9 thoughts on “Modern Times (1936)

  1. Pingback: 1001 Movies – The Complete List « 1001 Movies I Must Comment On Before I Die!

  2. i believe i’ve seen this.. isn’t this the one where the opening shows a bunch of sheep being corraled and then it like.. fades into a shot of people coming out of a subway in new york?

    some of the critique in that regard i really liked. echoed my feelings on city life perfectly.

    • You know…for the life of me I can’t remember how it starts. That sounds familiar, but I couldn’t swear that it was how this one started.

  3. I have always been a fan of his silent work, with, what I believe to be, a collection of his entire short catalog. I also have obtained his entire feature catalog via TCM (Windows Media Center to the rescue) and am merely waiting to get through them. In the past I have never been a big fan of his talkies(with the exception of “The Great Dictator” another title mysteriously missing from “The Book”), but honestly I don’t know WHY that is so. I have seen so many bits and pieces of this one that I am almost certain that I have seen it all but I will be dusting off the dvd case and watching it.
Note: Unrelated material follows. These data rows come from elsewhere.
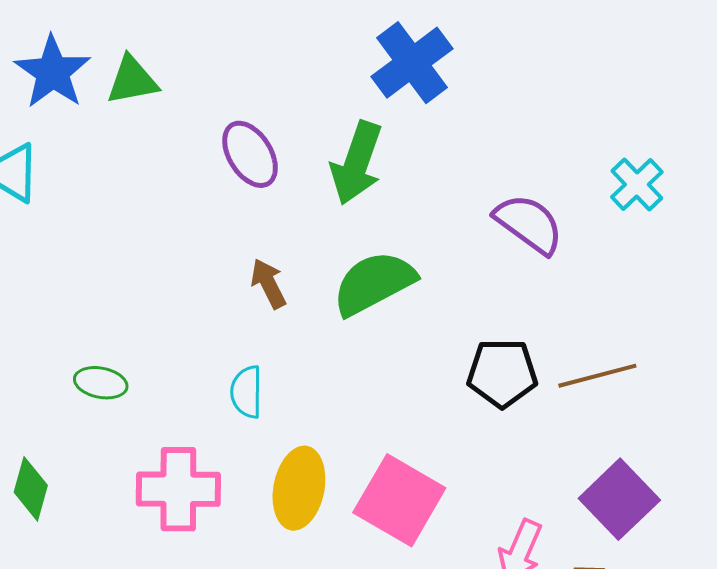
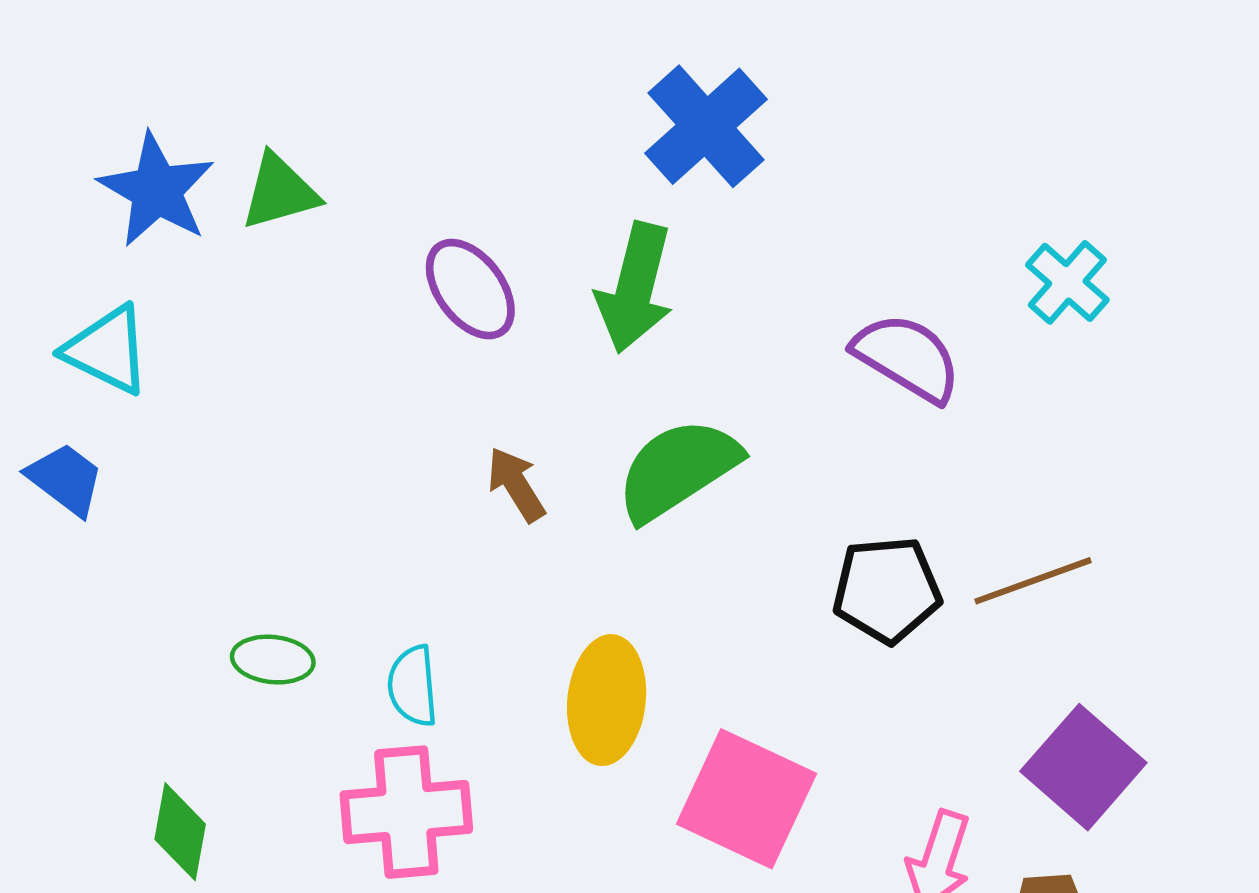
cyan semicircle: (246, 392) -> (413, 686), moved
yellow ellipse: (299, 488) -> (607, 700), moved

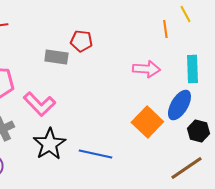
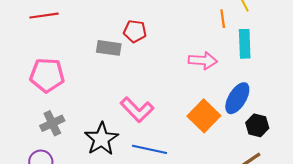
cyan rectangle: (192, 69) -> (245, 44), moved
pink L-shape: (39, 104) -> (137, 110), moved

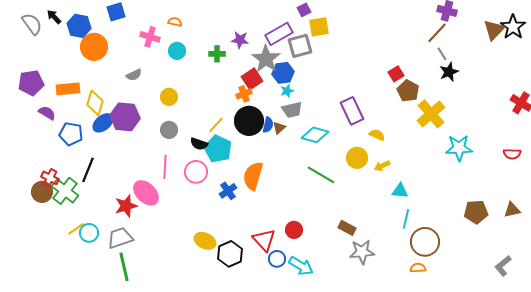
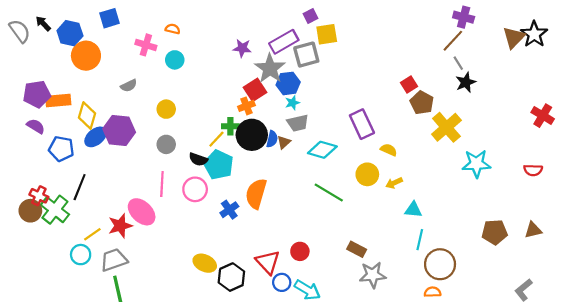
green cross: (217, 54) -> (230, 126), moved
purple pentagon: (31, 83) -> (37, 94), moved
yellow line: (76, 229) -> (92, 234), moved

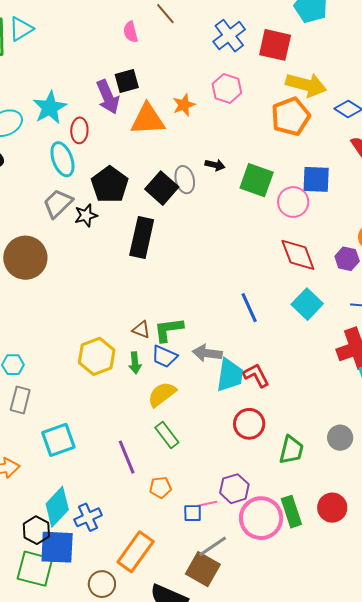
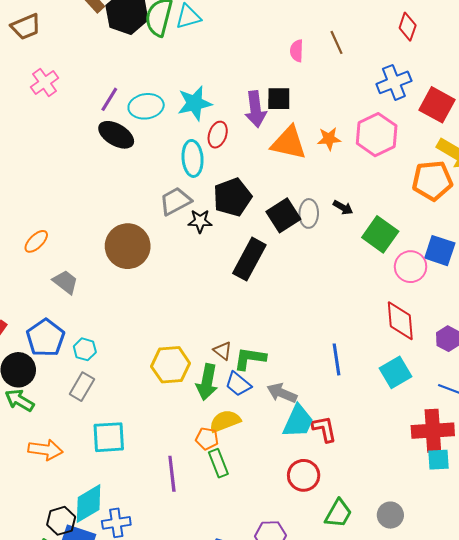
pink hexagon: (227, 88) -> (377, 135), size x1.4
green arrow: (135, 363) -> (207, 382), size x1.6
orange pentagon: (160, 487) -> (207, 439), moved

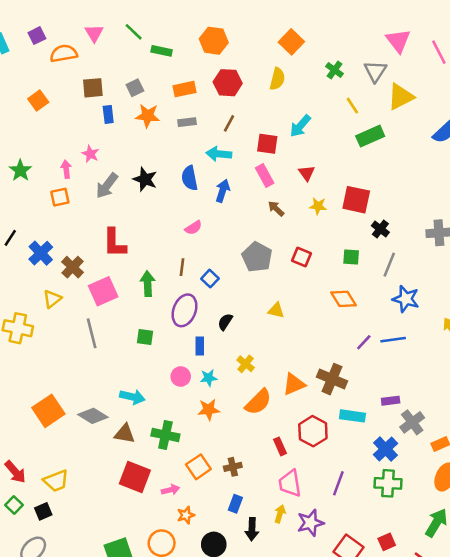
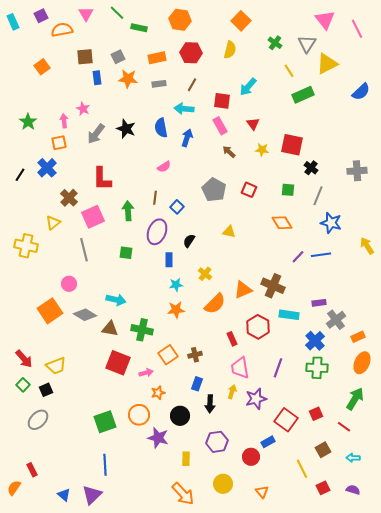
blue cross: (41, 253) -> (47, 168), moved
pink circle: (181, 377) -> (69, 284), moved

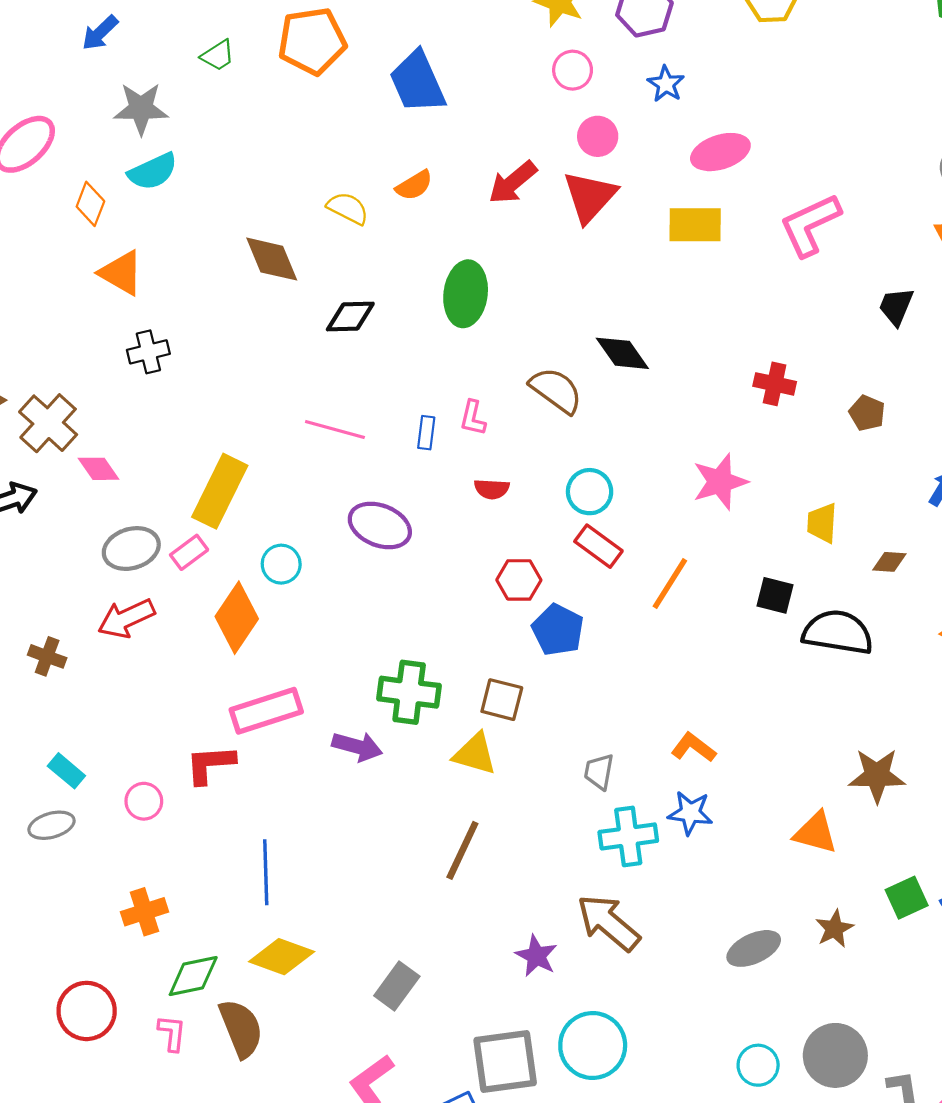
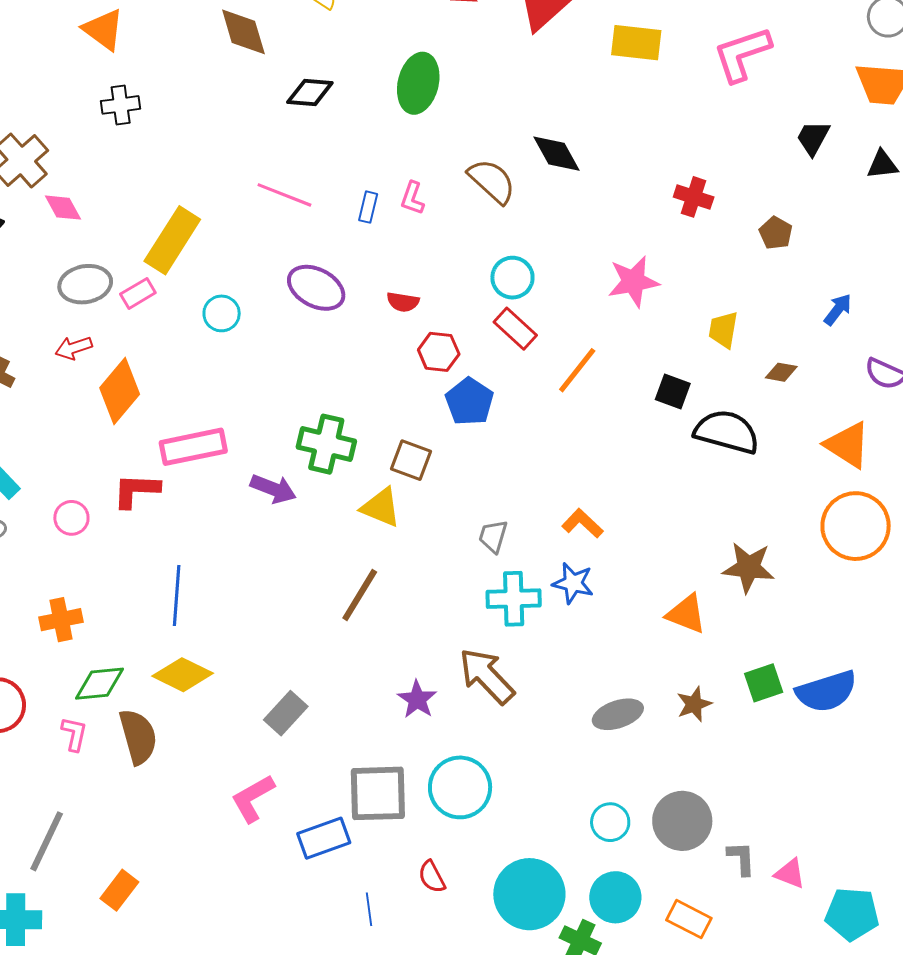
red semicircle: (492, 489) -> (403, 302), moved
red arrow: (126, 618) -> (74, 348), size x0.7
orange diamond: (237, 618) -> (120, 391), moved

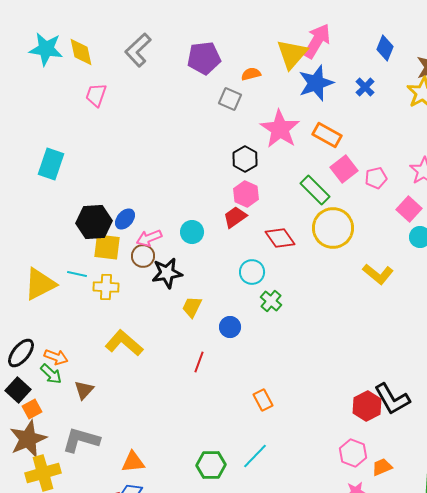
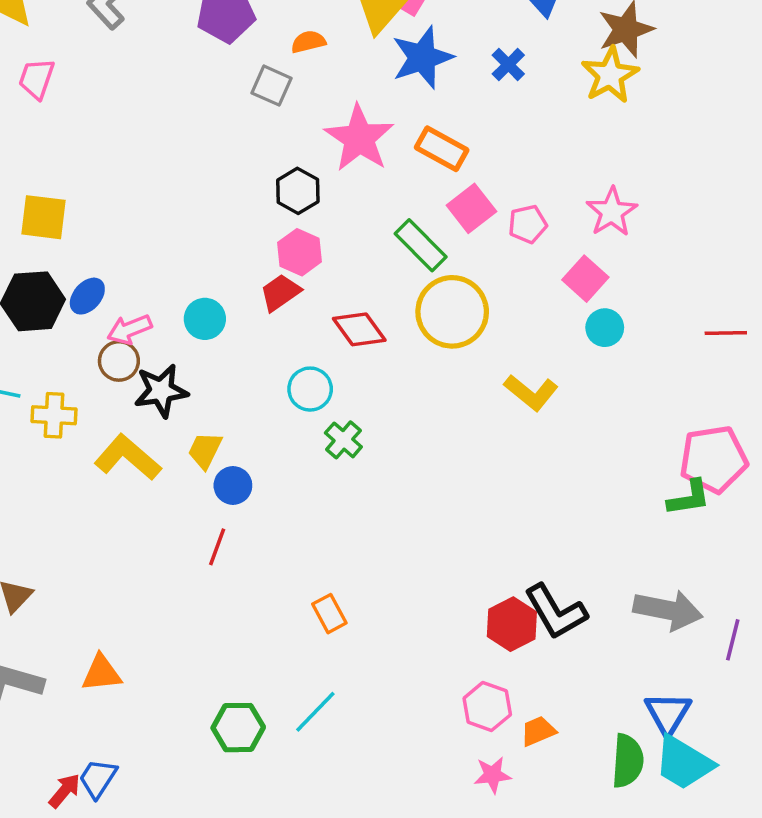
yellow square: (107, 247) -> (43, 217), moved
blue circle: (230, 327) -> (233, 485), moved
yellow L-shape: (124, 343) -> (128, 457), moved
orange triangle: (133, 462) -> (101, 673), moved

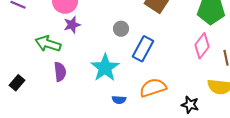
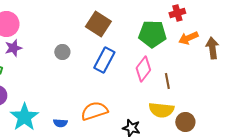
blue rectangle: (143, 49) -> (104, 60), moved
cyan star: (105, 68) -> (24, 117), moved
    • Having just recently finished The Gold Rush as well, I’m of the opinion that Charlie Chaplin is better in clip or skit form. The gags, while fun and entertaining, don’t necessarily support the length of the full movie. Both movies actually change direction more than once, starting completely new story threads. I have a feeling that they were initially smaller pieces sewn into a feature length product.

  4. My husband and I watched the three Chaplin films that were on the AFI Top 100 list (the first one), and this was our favorite. Three in the top 100 seemed too much.

    • I’ve only seen two of Chaplin’s films to this point, but I’d have to say that of the two, this was my favorite. I’ll have to check out the AFI list to see where they place this one.

      Thanks for reading!

  5. Pingback: The Gold Rush (1925) « 1001 Movies I Must Comment On Before I Die!